EXERCISE DETAILS -
Make a verbatim copy of the records; pictures stay out.

MATERIAL FOR THIS TASK -

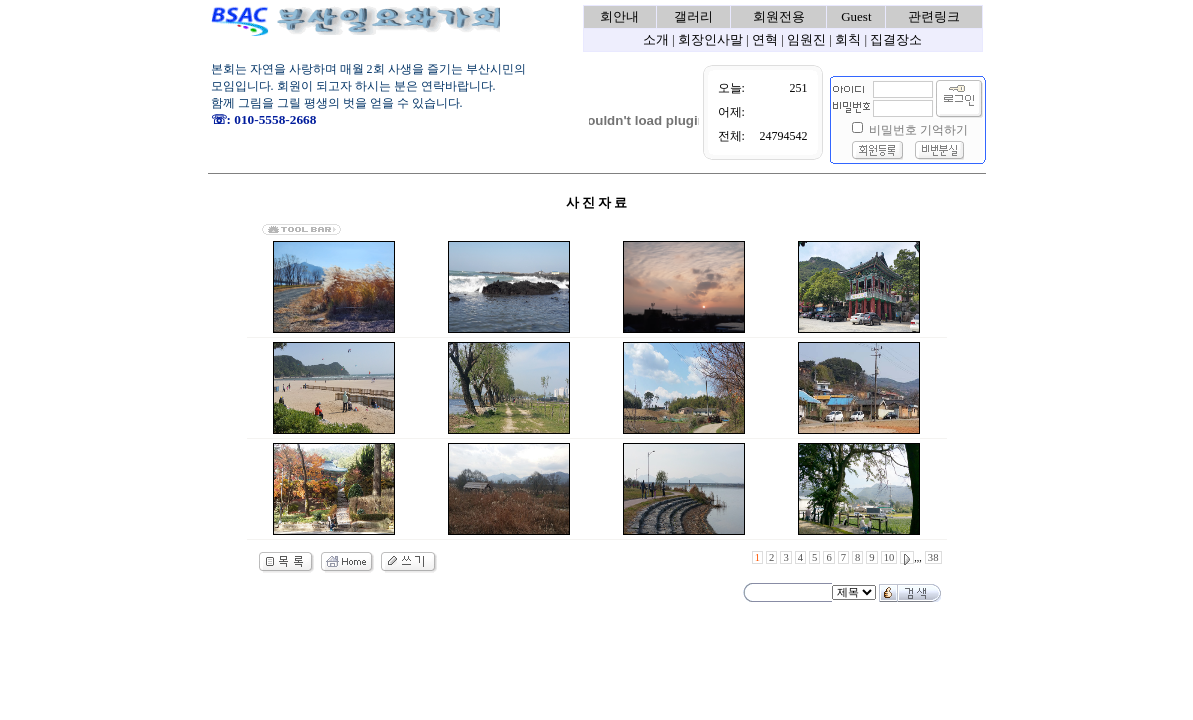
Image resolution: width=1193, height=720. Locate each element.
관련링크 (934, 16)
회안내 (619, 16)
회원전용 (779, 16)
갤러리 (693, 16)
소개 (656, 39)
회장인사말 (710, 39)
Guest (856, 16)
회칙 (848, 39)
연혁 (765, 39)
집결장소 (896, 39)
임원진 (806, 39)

REPLY TO THE EXERCISE -
Image resolution: width=1193, height=720. Locate each element.
관련링크 (934, 16)
회안내 (619, 16)
회원전용 (779, 16)
갤러리 (693, 16)
소개 (656, 39)
회장인사말 (710, 39)
Guest (856, 16)
회칙 (848, 39)
연혁 (765, 39)
집결장소 (896, 39)
임원진 (806, 39)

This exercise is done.